Clusters of clam shells lie on the banks of the Mississippi River in Muscatine, Iowa. Look closely and you’ll see each shell is dotted with perfectly neat holes. Many decades ago, these shells were plucked from the bottom of the river by the ton, soaked, steamed, and swept of their meat and pearls. Circular saws cut multiple discs out of each shell. These were called “blanks.” Each blank was sanded down into a perfect pearl button, ready to be sewn onto a dress, jacket, or glove.

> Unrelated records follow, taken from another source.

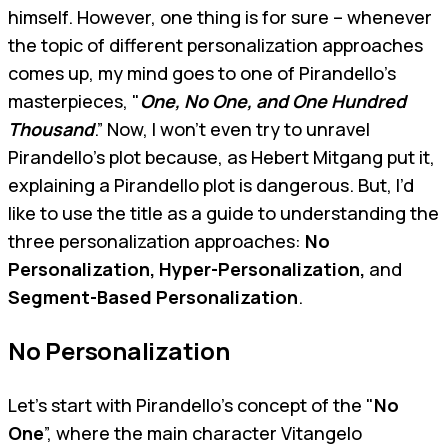
himself. However, one thing is for sure – whenever
the topic of different personalization approaches
comes up, my mind goes to one of Pirandello's
masterpieces, "
One, No One, and One Hundred
Thousand
.” Now, I won't even try to unravel
Pirandello’s plot because, as Hebert Mitgang put it,
explaining a Pirandello plot is dangerous. But, I’d
like to use the title as a guide to understanding the
three personalization approaches:
No
Personalization, Hyper-Personalization,
and
Segment-Based Personalization
.
No Personalization
Let’s start with Pirandello's concept of the "
No
One
”, where the main character Vitangelo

Muscatine’s pearl button industry hit its peak between 1908 and the ’20s, when factories in the Iowa town produced 1.5 billion buttons, or one-third of the world’s pearl button supply. These buttons were worth $3.3 million, according to the 1910 edition of Encyclopaedia Britannica. But few of us who grew up along the Mississippi, who’ve held those milkweed-grey shells with holes in them, have actually held pearl buttons or heard a cohesive origin story about the industry. To get the definitive history I went to Terry Eagle, the Director of The National Pearl Button Museum at The History and Industry Center, in Muscatine. “The story of the pearl button is a national growth story, a national treasure story, and an environmental lesson,” Eagle says. “And if you don’t believe me now, I’ll prove it to you.”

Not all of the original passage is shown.